要請される仕事は
「―――。ん……んんんんんん……。どうにも考え付きませんね」
「あら。我が主なら分かる範囲ですのに。
ではご説明を。当然魔術ではなく機械制御による現象なのです。爆発程度は分子間の電子を操作出来れば簡単な現象ですわ。
呪文もアレらは命令権限が低いので音声認識が必須なだけ。加えて体内のマシンが脳の電流を拾って命令送信しております。

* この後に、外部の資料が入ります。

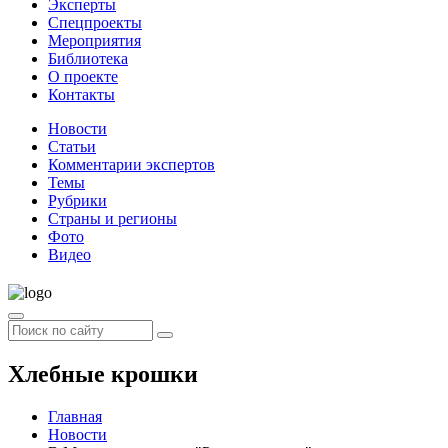
Эксперты
Спецпроекты
Мероприятия
Библиотека
О проекте
Контакты
Новости
Статьи
Комментарии экспертов
Темы
Рубрики
Страны и регионы
Фото
Видео
Хлебные крошки
Главная
Новости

簡単な話でしたでしょう? 精霊というのはコレらが色々と試した時、そう口に出すと脳の電流が強まり確かに命令が出るとなったから。
えーと……我が主の時代で言うと―――あっ♪
ファジィ! そう、マシンはファジィなんです。お好きですよねファジィ機能」
機械制御。フェムトマシンの機能と仰るか。ならそうでしょうと言うしか無い。
しかしそれはそれとして。
「数十年前に流行ったセールス用造語を好きかと言われましても。
あのぉ。十数万年後にもどんどん作られては消えた詐欺用語が残ってるんですか?
実は精々百年後……いや、それだと今足を折られた哀れなステゴサウルスは造れないかな?」
「あら、まぁ。そうでしたの。申し訳ありません我が主。焦りのあまり適当な」
「……AIが焦る。ああ、いえ。そろそろ終わりそうなこの狩りが私が寝た未来に行われてると主張されるのは分かり……あれ?
―――。幾らか近づいて見てもバレませんかね?」
「ご安心を。少しなら触っても気のせいと思うでしょう」
では気になってた幾つかを確認しますか。……やはり。剣が骨で出来てるような。
「採掘が盛んですと有害な物を掘り返してしまいますから。
動物の骨に金属製を持たせ、更に皮を加工して使う文化へ調整を。採掘するのはこちらで鉱脈を調整してある貴金属くらいのものですね」
見ただけで解説してくださる気配り、落ち着かない物が。あ、いや。有難いのに文句を感じるのはヨロシクない。悔い改めよう。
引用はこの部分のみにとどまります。